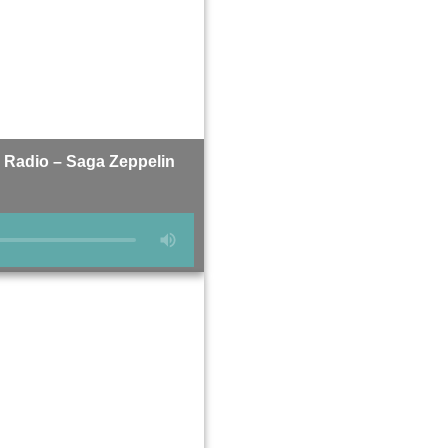
 Radio – Saga Zeppelin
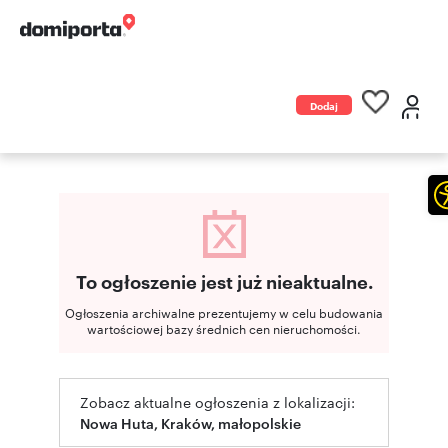
Dodaj
ogłoszenie
To ogłoszenie jest już nieaktualne.
Ogłoszenia archiwalne prezentujemy w celu budowania
wartościowej bazy średnich cen nieruchomości.
Zobacz aktualne ogłoszenia z lokalizacji:
Nowa Huta, Kraków, małopolskie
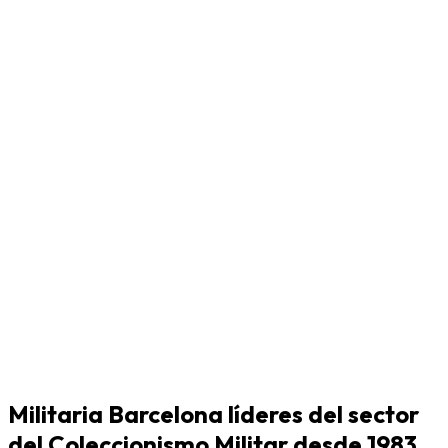
Militaria Barcelona líderes del sector
del Coleccionismo Militar desde 1983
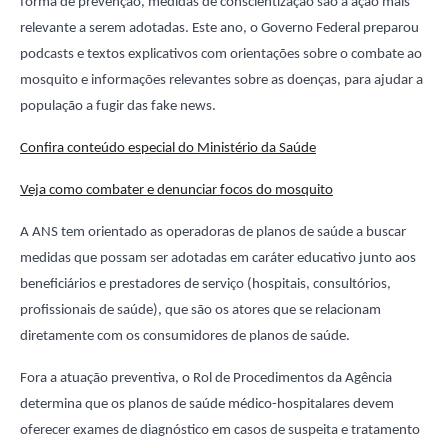
forma de prevenção, medidas de conscientização são a ação mais
relevante a serem adotadas. Este ano, o Governo Federal preparou
podcasts e textos explicativos com orientações sobre o combate ao
mosquito e informações relevantes sobre as doenças, para ajudar a
população a fugir das fake news.
Confira conteúdo especial do Ministério da Saúde
Veja como combater e denunciar focos do mosquito
A ANS tem orientado as operadoras de planos de saúde a buscar
medidas que possam ser adotadas em caráter educativo junto aos
beneficiários e prestadores de serviço (hospitais, consultórios,
profissionais de saúde), que são os atores que se relacionam
diretamente com os consumidores de planos de saúde.
Fora a atuação preventiva, o Rol de Procedimentos da Agência
determina que os planos de saúde médico-hospitalares devem
oferecer exames de diagnóstico em casos de suspeita e tratamento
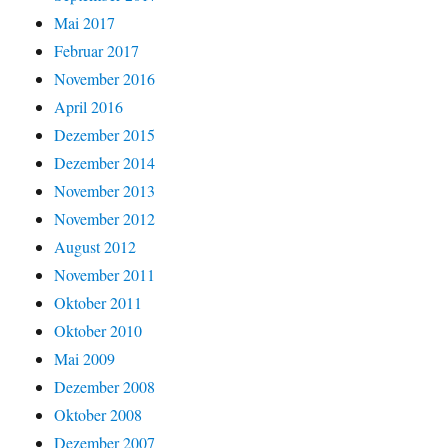
Mai 2017
Februar 2017
November 2016
April 2016
Dezember 2015
Dezember 2014
November 2013
November 2012
August 2012
November 2011
Oktober 2011
Oktober 2010
Mai 2009
Dezember 2008
Oktober 2008
Dezember 2007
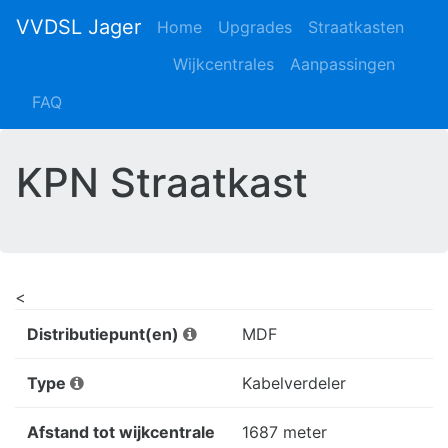
VVDSL Jager
Home
Upgrades
Straatkasten
Wijkcentrales
Aanpassingen
FAQ
KPN Straatkast
<
Distributiepunt(en)
MDF
Type
Kabelverdeler
Afstand tot wijkcentrale
1687 meter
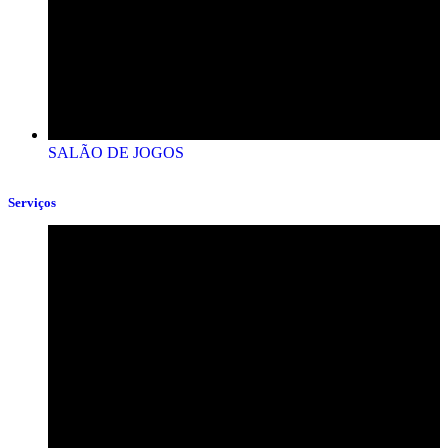
SALÃO DE JOGOS
Serviços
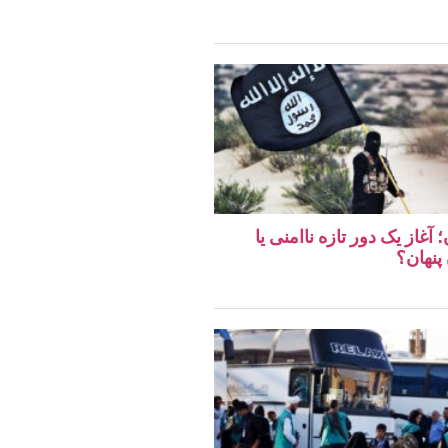
غاز یک دور تازه ناامنی یا
پنهان؟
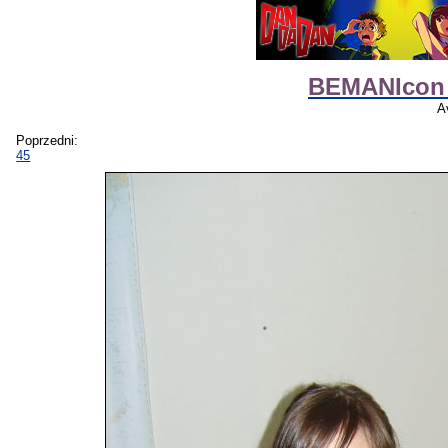
BEMANIcon 
A
Poprzedni:
45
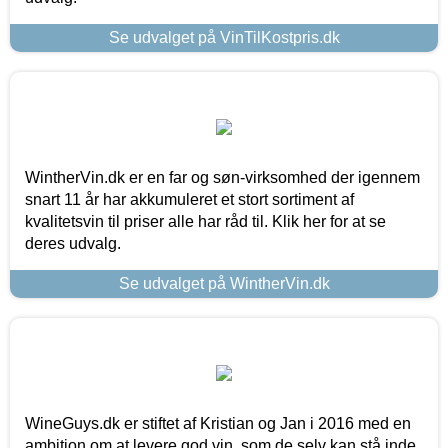
Se udvalget på VinTilKostpris.dk
WintherVin.dk er en far og søn-virksomhed der igennem
snart 11 år har akkumuleret et stort sortiment af
kvalitetsvin til priser alle har råd til. Klik her for at se
deres udvalg.
Se udvalget på WintherVin.dk
WineGuys.dk er stiftet af Kristian og Jan i 2016 med en
ambition om at levere god vin, som de selv kan stå inde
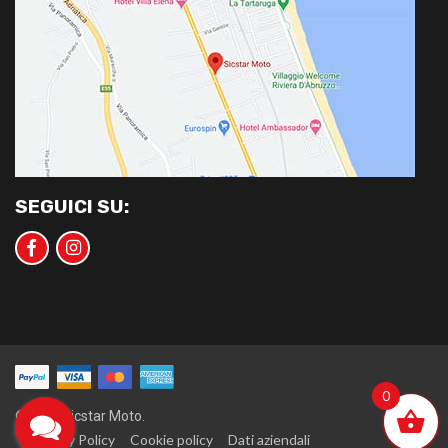
SEGUICI SU:
0
©2020 Sicstar Moto.
Privacy Policy
Cookie policy
Dati aziendali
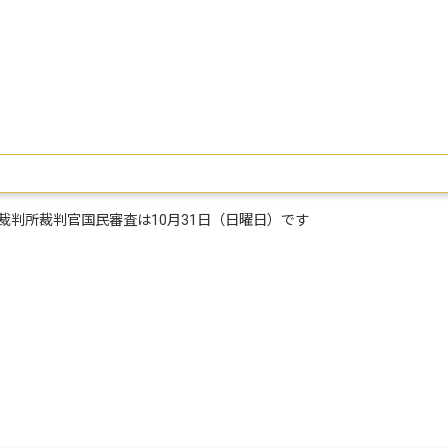
高裁判所裁判官国民審査は10月31日（日曜日）です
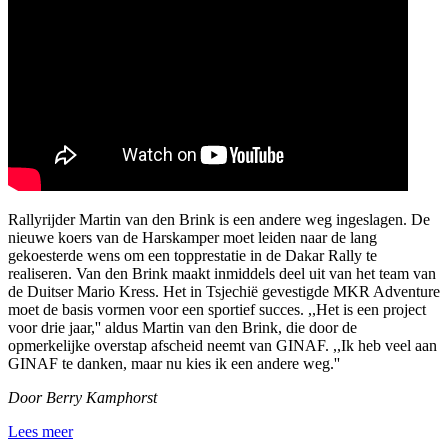
Rallyrijder Martin van den Brink is een andere weg ingeslagen. De
nieuwe koers van de Harskamper moet leiden naar de lang
gekoesterde wens om een topprestatie in de Dakar Rally te
realiseren. Van den Brink maakt inmiddels deel uit van het team van
de Duitser Mario Kress. Het in Tsjechië gevestigde MKR Adventure
moet de basis vormen voor een sportief succes. ,,Het is een project
voor drie jaar,'' aldus Martin van den Brink, die door de
opmerkelijke overstap afscheid neemt van GINAF. ,,Ik heb veel aan
GINAF te danken, maar nu kies ik een andere weg.''
Door Berry Kamphorst
Lees meer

────

#### What this task involves
Reproduce the records above exactly, leaving out every picture they contain.

#### Task answer
 Radio – Saga Zeppelin
Dodaj
ogłoszenie
To ogłoszenie jest już nieaktualne.
Ogłoszenia archiwalne prezentujemy w celu budowania
wartościowej bazy średnich cen nieruchomości.
Zobacz aktualne ogłoszenia z lokalizacji:
Nowa Huta, Kraków, małopolskie
Militaria Barcelona líderes del sector
del Coleccionismo Militar desde 1983
forma de prevenção, medidas de conscientização são a ação mais
relevante a serem adotadas. Este ano, o Governo Federal preparou
podcasts e textos explicativos com orientações sobre o combate ao
mosquito e informações relevantes sobre as doenças, para ajudar a
população a fugir das fake news.
Confira conteúdo especial do Ministério da Saúde
Veja como combater e denunciar focos do mosquito
A ANS tem orientado as operadoras de planos de saúde a buscar
medidas que possam ser adotadas em caráter educativo junto aos
beneficiários e prestadores de serviço (hospitais, consultórios,
profissionais de saúde), que são os atores que se relacionam
diretamente com os consumidores de planos de saúde.
Fora a atuação preventiva, o Rol de Procedimentos da Agência
determina que os planos de saúde médico-hospitalares devem
oferecer exames de diagnóstico em casos de suspeita e tratamento
Mai 2017
Februar 2017
November 2016
April 2016
Dezember 2015
Dezember 2014
November 2013
November 2012
August 2012
November 2011
Oktober 2011
Oktober 2010
Mai 2009
Dezember 2008
Oktober 2008
Dezember 2007
VVDSL Jager
Home
Upgrades
Straatkasten
Wijkcentrales
Aanpassingen
FAQ
KPN Straatkast
<
Distributiepunt(en)
MDF
Type
Kabelverdeler
Afstand tot wijkcentrale
1687 meter
SALÃO DE JOGOS
Serviços
غاز یک دور تازه ناامنی یا
پنهان؟
BEMANIcon 
A
Poprzedni:
45
Se udvalget på VinTilKostpris.dk
WintherVin.dk er en far og søn-virksomhed der igennem
snart 11 år har akkumuleret et stort sortiment af
kvalitetsvin til priser alle har råd til. Klik her for at se
deres udvalg.
Se udvalget på WintherVin.dk
WineGuys.dk er stiftet af Kristian og Jan i 2016 med en
ambition om at levere god vin, som de selv kan stå inde
SEGUICI SU:
0
©2020 Sicstar Moto.
Privacy Policy
Cookie policy
Dati aziendali
高裁判所裁判官国民審査は10月31日（日曜日）です
Rallyrijder Martin van den Brink is een andere weg ingeslagen. De
nieuwe koers van de Harskamper moet leiden naar de lang
gekoesterde wens om een topprestatie in de Dakar Rally te
realiseren. Van den Brink maakt inmiddels deel uit van het team van
de Duitser Mario Kress. Het in Tsjechië gevestigde MKR Adventure
moet de basis vormen voor een sportief succes. ,,Het is een project
voor drie jaar,'' aldus Martin van den Brink, die door de
opmerkelijke overstap afscheid neemt van GINAF. ,,Ik heb veel aan
GINAF te danken, maar nu kies ik een andere weg.''
Door Berry Kamphorst
Lees meer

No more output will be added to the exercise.